RForcecom icon indicating copy to clipboard operation
RForcecom copied to clipboard

EOF within quoted string error

Open mwolfe07 opened this issue 7 years ago • 22 comments

I'm getting the "EOF within quoted string error" while trying to bulk query information from Salesforce.

query <- "SELECT Id, Name FROM Account"

AccountDF <- rforcecom.bulkQuery(session, 
                                 soqlQuery = query,
                                 object = 'Account')

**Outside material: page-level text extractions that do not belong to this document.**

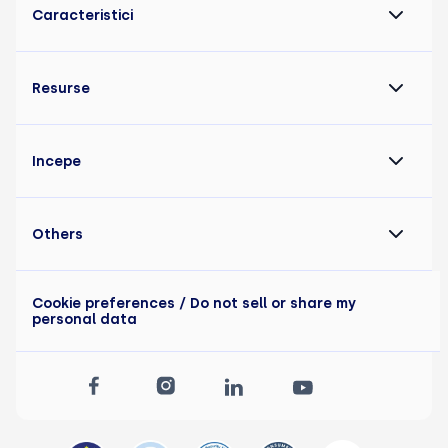
Caracteristici
Resurse
Incepe
Others
Cookie preferences
/ Do not sell or share my
personal data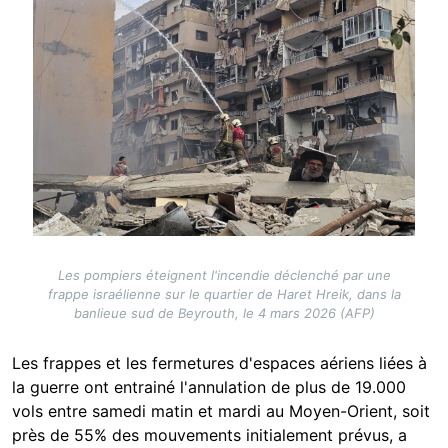
Les pompiers éteignent l'incendie déclenché par une
frappe israélienne sur le quartier de Haret Hreik, dans la
banlieue sud de Beyrouth, le 4 mars 2026 (AFP)
Les frappes et les fermetures d'espaces aériens liées à
la guerre ont entrainé l'annulation de plus de 19.000
vols entre samedi matin et mardi au Moyen-Orient, soit
près de 55% des mouvements initialement prévus, a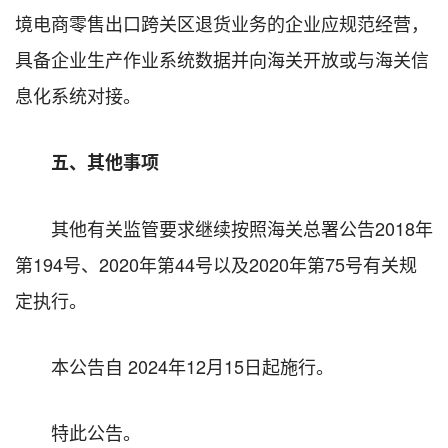
境电商零售出口跨关区退货业务的企业应规范经营，
具备企业生产作业系统数据并向海关开放或与海关信
息化系统对接。
五、其他事项
其他有关监管要求继续按照海关总署公告2018年
第194号、2020年第44号以及2020年第75号有关规
定执行。
本公告自 2024年12月15日起施行。
特此公告。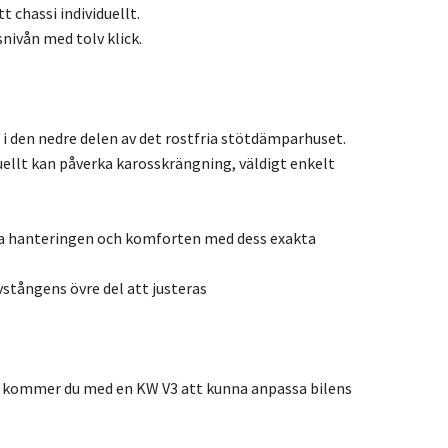
 chassi individuellt.
ivån med tolv klick.
i den nedre delen av det rostfria stötdämparhuset.
ellt kan påverka karosskrängning, väldigt enkelt
rka hanteringen och komforten med dess exakta
tångens övre del att justeras
 så kommer du med en KW V3 att kunna anpassa bilens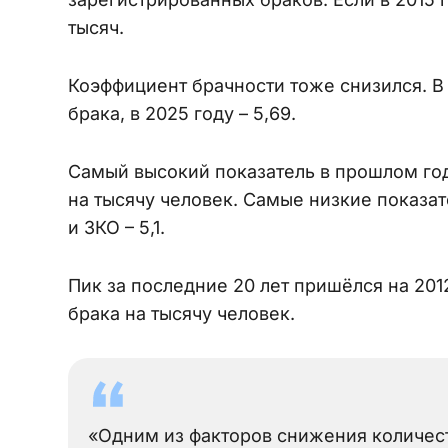
тысяч.
Коэффициент брачности тоже снизился. В 
брака, в 2025 году – 5,69.
Самый высокий показатель в прошлом году
на тысячу человек. Самые низкие показат
и ЗКО – 5,1.
Пик за последние 20 лет пришёлся на 2012
брака на тысячу человек.
«Одним из факторов снижения количест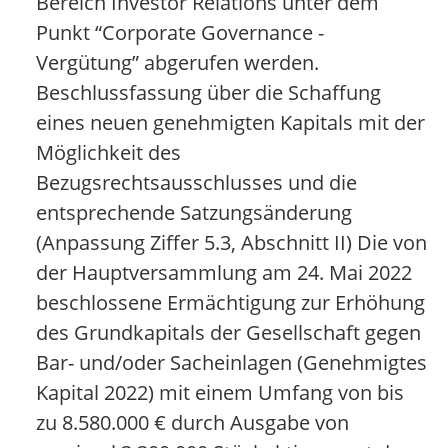
Bereich Investor Relations unter dem
Punkt “Corporate Governance -
Vergütung” abgerufen werden.
Beschlussfassung über die Schaffung
eines neuen genehmigten Kapitals mit der
Möglichkeit des
Bezugsrechtsausschlusses und die
entsprechende Satzungsänderung
(Anpassung Ziffer 5.3, Abschnitt II) Die von
der Hauptversammlung am 24. Mai 2022
beschlossene Ermächtigung zur Erhöhung
des Grundkapitals der Gesellschaft gegen
Bar- und/oder Sacheinlagen (Genehmigtes
Kapital 2022) mit einem Umfang von bis
zu 8.580.000 € durch Ausgabe von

So far it is only doing this when I use the Name field. Also it only reads in 650k records instead of 2.5M if I were to omit the Name field.

Any help appreciated!

mwolfe07 avatar Apr 03 '17 15:04 mwolfe07

Any update on this? I still have been unable to get around this error. I've been directed from Stack Overflow to here since it seems like a package specific issue. This is a roadblock for me to be able to successfully query against the account object, and would greatly help me out to figure this out!! I would like to essentially escape the single quotes. Please help!

mwolfe07 avatar Jun 07 '17 22:06 mwolfe07

@mwolfe07 With Salesforce it's always a challenge to reproduce errors from your system because we can't access it, therefore you'll have to help troubleshoot. I suspect the error is caused at this line: https://github.com/hiratake55/RForcecom/blob/master/R/rforcecom.getBulkQueryResult.R#L57

The issue is probably because there is a # symbol or unmatched quotes or some other wierd anomaly in the data. It would help if you break down the bulk call into its components and then fiddle with the function rforcecom.getBulkQueryResult().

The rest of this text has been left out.